Interpretable Machine Learning
Title | Interpretable Machine Learning PDF eBook |
Author | Christoph Molnar |
Publisher | Lulu.com |
Pages | 320 |
Release | 2020 |
Genre | Computers |
ISBN | 0244768528 |
This book is about making machine learning models and their decisions interpretable. After exploring the concepts of interpretability, you will learn about simple, interpretable models such as decision trees, decision rules and linear regression. Later chapters focus on general model-agnostic methods for interpreting black box models like feature importance and accumulated local effects and explaining individual predictions with Shapley values and LIME. All interpretation methods are explained in depth and discussed critically. How do they work under the hood? What are their strengths and weaknesses? How can their outputs be interpreted? This book will enable you to select and correctly apply the interpretation method that is most suitable for your machine learning project.

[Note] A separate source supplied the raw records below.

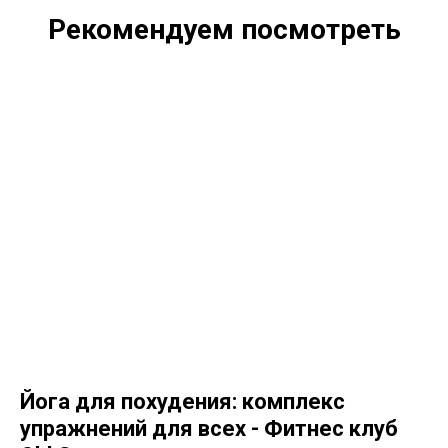
Рекомендуем посмотреть
Йога для похудения: комплекс
упражнений для всех - Фитнес клуб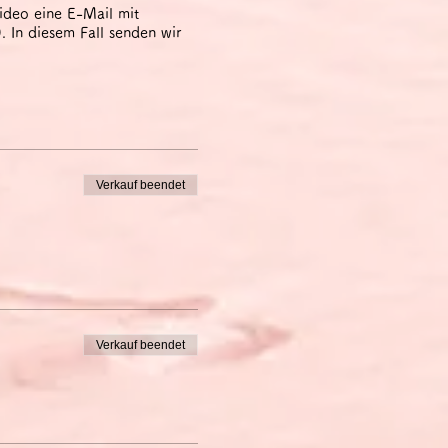
ideo eine E-Mail mit
 In diesem Fall senden wir
Verkauf beendet
Verkauf beendet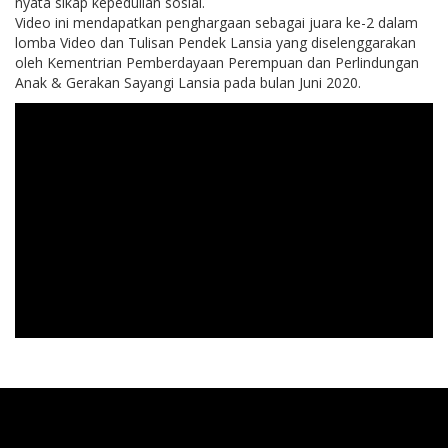
nyata sikap kepedulian sosial.
Video ini mendapatkan penghargaan sebagai juara ke-2 dalam
lomba Video dan Tulisan Pendek Lansia yang diselenggarakan
oleh Kementrian Pemberdayaan Perempuan dan Perlindungan
Anak & Gerakan Sayangi Lansia pada bulan Juni 2020.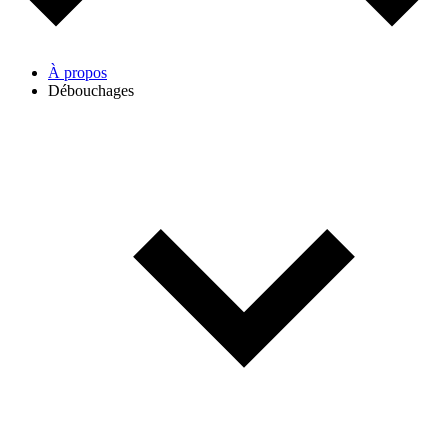
À propos
Débouchages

Human Behavior Learning and Transfer
Title | Human Behavior Learning and Transfer PDF eBook |
Author | Yangsheng Xu |
Publisher | CRC Press |
Pages | 360 |
Release | 2005-09-06 |
Genre | Computers |
ISBN | 1000654559 |
Bridging the gap between human-computer engineering and control engineering, Human Behavior Learning and Transfer delineates how to abstract human action and reaction skills into computational models. The authors include methods for modeling a variety of human action and reaction behaviors and explore processes for evaluating, optimizing, and trans
Methods of Behavior Analysis in Neuroscience
Title | Methods of Behavior Analysis in Neuroscience PDF eBook |
Author | Jerry J. Buccafusco |
Publisher | CRC Press |
Pages | 341 |
Release | 2000-08-29 |
Genre | Medical |
ISBN | 1420041819 |
Using the most well-studied behavioral analyses of animal subjects to promote a better understanding of the effects of disease and the effects of new therapeutic treatments on human cognition, Methods of Behavior Analysis in Neuroscience provides a reference manual for molecular and cellular research scientists in both academia and the pharmaceutic
Proceedings of the international conference on Machine Learning
Title | Proceedings of the international conference on Machine Learning PDF eBook |
Author | John Anderson |
Publisher | |
Pages | |
Release | 19?? |
Genre | |
ISBN |
Statistical Methods for Machine Learning
Title | Statistical Methods for Machine Learning PDF eBook |
Author | Jason Brownlee |
Publisher | Machine Learning Mastery |
Pages | 291 |
Release | 2018-05-30 |
Genre | Computers |
ISBN |
Statistics is a pillar of machine learning. You cannot develop a deep understanding and application of machine learning without it. Cut through the equations, Greek letters, and confusion, and discover the topics in statistics that you need to know. Using clear explanations, standard Python libraries, and step-by-step tutorial lessons, you will discover the importance of statistical methods to machine learning, summary stats, hypothesis testing, nonparametric stats, resampling methods, and much more.